The study revises a key concept in oceanography that the growth of phytoplankton in vast areas of the ocean is regulated by the concentration of iron. The researchers found that ISIP2A, one of the most abundantly transcribed genes in low-iron Southern Ocean, plays a crucial role in the environment. ISIP2A, together with transferrin, are functional analogs with origins dating back to the pre-Cambrian period.
The development of synthetic biology was crucial in proving that ISIP2A is a type of transferrin. The researchers used biochemical methods to show that as carbonate concentrations drop, the ability of diatoms to grab onto iron decreases proportionally.
The J. Craig Venter Institute, home to approximately 200 scientists and staff with expertise in various fields related to genomics, led a significant portion of the research. Heather Kowalski serves as the media contact for the J. Craig Venter Institute. The study was funded by the National Science Foundation, the Gordon and Betty Moore Foundation, and the U.S. Department of Energy.
This phenomenon could have far-reaching implications for understanding and mitigating the effects of ocean acidification on ocean ecosystems and global carbon cycles. While direct recent experimental data specifically linking acidification to changes in phytoplankton iron uptake were not detailed in the study, the evidence from ocean chemistry and phytoplankton ecology indicates that ocean acidification likely impairs phytoplankton's ability to acquire and utilize iron by modifying iron speciation and complexation in seawater.

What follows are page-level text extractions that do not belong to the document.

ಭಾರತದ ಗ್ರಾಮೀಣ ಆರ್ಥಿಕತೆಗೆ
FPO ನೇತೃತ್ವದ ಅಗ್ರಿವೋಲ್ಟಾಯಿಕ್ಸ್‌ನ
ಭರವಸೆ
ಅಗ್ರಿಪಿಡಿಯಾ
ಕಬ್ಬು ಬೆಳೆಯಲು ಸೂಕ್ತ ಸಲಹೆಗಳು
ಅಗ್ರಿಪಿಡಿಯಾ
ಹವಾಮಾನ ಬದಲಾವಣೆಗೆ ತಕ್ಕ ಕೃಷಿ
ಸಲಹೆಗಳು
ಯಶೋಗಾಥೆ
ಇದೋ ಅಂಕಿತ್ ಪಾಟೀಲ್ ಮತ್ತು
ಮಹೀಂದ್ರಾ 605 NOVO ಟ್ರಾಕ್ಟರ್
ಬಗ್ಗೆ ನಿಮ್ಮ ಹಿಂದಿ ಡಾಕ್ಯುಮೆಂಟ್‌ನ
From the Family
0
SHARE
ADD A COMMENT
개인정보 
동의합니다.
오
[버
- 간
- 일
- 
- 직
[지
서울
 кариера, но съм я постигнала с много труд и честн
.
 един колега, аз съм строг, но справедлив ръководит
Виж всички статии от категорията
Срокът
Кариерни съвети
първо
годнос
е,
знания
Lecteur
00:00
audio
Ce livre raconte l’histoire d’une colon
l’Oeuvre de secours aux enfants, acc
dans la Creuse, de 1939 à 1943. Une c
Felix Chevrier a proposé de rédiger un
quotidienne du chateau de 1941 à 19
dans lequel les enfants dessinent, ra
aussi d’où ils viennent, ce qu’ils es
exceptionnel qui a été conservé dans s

However, the precise mechanisms and regional variability require further study for full clarity. As our understanding of these processes continues to grow, so too will our ability to develop effective strategies for managing the impacts of ocean acidification on phytoplankton and the global carbon cycle.
[1] Boyd, P. W., & Dutkiewicz, S. (2008). Iron in the ocean: a review of the global iron cycle and its connection to climate. Global Biogeochemical Cycles, 22(2), GB1003. [2] Boyd, P. W., & Dutkiewicz, S. (2008). Iron in the ocean: a review of the global iron cycle and its connection to climate. Global Biogeochemical Cycles, 22(2), GB1003. [3] Boyd, P. W., & Dutkiewicz, S. (2008). Iron in the ocean: a review of the global iron cycle and its connection to climate. Global Biogeochemical Cycles, 22(2), GB1003. [4] Boyd, P. W., & Dutkiewicz, S. (2008). Iron in the ocean: a review of the global iron cycle and its connection to climate. Global Biogeochemical Cycles, 22(2), GB1003. [5] Boyd, P. W., & Dutkiewicz, S. (2008). Iron in the ocean: a review of the global iron cycle and its connection to climate. Global Biogeochemical Cycles, 22(2), GB1003.
- The study, in collaboration with international scientific teams, sheds light on ocean acidification's potential impact on health-and-wellness, revealing that rising CO2 concentrations could decrease the iron required for phytoplankton growth, influencing their ability to support ocean food webs and aid long-term carbon dioxide removal.
- The discovery of a mechanism that suggests high CO2 could be problematic for phytoplankton growth in low-iron regions of the ocean could have medical-conditions implications, as changes in phytoplankton numbers could indirectly affect marine species and global biogeochemical cycles, including carbon fixation and nutrient cycling.
- This study in environmental-science contributes to our understanding of climate-change effects on the ocean ecology, showing that acidification might impair phytoplankton's ability to acquire and utilize iron, which could have far-reaching, cascading impacts on ocean ecosystems, biogeochemical cycles, and the global carbon cycle.